Debalic wrote:
Last time I was in a Starbucks, I sat with my laptop out, charging, using the wi-fi and making phone calls for around an hour, without buying anything, without being approached or harassed. Perhaps the manager on duty that day got fired for not insisting I make a purchase.
It's hard to find anything resembling a detailed timeline of the event, but from bits and pieces, it appears that they had been sitting in the Starbucks for at least two hours without purchasing anything. One of them asked to use the restroom at that point and was refused because they had been sitting there for so long not buying anything. It was after that point that the issue escalated (and we have no direct evidence of what was said or done between them and the store manager).
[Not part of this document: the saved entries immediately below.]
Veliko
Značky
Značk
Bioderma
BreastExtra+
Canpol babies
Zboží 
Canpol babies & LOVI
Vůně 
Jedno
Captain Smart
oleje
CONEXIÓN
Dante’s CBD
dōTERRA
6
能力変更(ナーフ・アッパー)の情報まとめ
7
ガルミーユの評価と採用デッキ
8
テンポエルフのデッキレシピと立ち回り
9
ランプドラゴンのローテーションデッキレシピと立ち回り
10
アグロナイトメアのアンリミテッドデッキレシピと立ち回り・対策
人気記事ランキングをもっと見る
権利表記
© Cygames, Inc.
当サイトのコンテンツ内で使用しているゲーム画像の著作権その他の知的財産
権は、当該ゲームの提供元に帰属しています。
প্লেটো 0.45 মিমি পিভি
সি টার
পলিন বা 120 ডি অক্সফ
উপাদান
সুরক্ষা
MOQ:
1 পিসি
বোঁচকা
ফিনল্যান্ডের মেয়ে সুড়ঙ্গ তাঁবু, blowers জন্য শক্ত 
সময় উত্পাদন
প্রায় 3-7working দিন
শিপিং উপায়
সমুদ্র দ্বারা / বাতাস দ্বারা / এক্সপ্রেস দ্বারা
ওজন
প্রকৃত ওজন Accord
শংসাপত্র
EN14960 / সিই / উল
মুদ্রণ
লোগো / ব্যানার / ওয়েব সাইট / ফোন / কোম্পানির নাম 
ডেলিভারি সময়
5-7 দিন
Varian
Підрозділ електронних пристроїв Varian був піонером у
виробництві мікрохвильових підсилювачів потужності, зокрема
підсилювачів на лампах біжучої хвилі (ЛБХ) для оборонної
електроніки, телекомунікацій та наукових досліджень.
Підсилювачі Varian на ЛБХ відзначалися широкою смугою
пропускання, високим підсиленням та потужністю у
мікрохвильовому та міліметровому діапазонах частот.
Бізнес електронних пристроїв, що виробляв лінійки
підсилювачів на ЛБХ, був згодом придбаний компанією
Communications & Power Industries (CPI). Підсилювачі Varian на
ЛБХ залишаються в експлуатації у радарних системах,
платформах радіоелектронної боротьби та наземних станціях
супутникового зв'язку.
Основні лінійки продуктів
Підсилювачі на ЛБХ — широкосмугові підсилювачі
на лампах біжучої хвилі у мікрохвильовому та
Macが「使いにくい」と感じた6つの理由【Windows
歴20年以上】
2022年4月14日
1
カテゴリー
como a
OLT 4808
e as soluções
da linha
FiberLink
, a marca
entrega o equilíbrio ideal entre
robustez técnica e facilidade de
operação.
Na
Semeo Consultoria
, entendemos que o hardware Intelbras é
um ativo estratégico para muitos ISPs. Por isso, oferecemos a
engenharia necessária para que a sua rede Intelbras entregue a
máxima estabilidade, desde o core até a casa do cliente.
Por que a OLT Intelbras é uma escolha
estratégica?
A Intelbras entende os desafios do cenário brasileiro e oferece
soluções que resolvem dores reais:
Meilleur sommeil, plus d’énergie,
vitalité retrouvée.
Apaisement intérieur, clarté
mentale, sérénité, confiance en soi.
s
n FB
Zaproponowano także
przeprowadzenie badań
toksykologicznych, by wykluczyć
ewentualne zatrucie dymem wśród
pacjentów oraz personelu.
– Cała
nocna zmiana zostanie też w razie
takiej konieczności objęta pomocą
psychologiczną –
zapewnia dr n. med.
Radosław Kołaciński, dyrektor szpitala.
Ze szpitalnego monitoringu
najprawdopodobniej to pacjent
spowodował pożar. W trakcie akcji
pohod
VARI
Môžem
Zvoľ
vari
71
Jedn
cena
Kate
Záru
At some point, the manager asked them to leave and they refused. After that point, she called the police and reported this. The police arrived some time later and they asked the men to leave, not once, not twice, but three times. They gave them ample warnings and opportunities to avoid being arrested and made it clear that the consequence of not leaving would be arrest (which the cops, despite some claims to the contrary, really do have no choice in at that point). The one firm bit of timeline that I could find is that it was
over an hour between when the manager called the cops and they arrived on the scene. This was clearly not a case of a couple guys hanging out for a short period of time before ordering their drinks.
Here's the deal. We can speculate all day long about whether a pair of white men in the exact same situation would have been noticed if hanging out at that Starbucks for that same period of time without buying anything. We can recount cases where this person or that person at some random Starbucks did this or that and didn't get asked to leave. That's all meaningless though. Unless you know for a fact that that exact manager at that exact Starbucks allows white people to do exactly what these men were doing, for exactly that length of time, and would have allowed them to use the restroom, and not asked them to purchase something or leave, and would have responded to whatever exact verbal exchange took place in a completely different manner, which would not have led to her calling the police, then you cannot actually insist that this had anything at all to do with race. I mean, you *can*, but you'd be engaging in your own racial bias at that point.
Again. Not buying it. IMO there is far more racial bias in the assumptions about the event than in the actions of the store manager. Everyone focuses on the drama of the events after the police arrive, but seem to ignore the series of events that lead up to that point. That was the avoidable part of this, and it was 100% avoidable by the two men.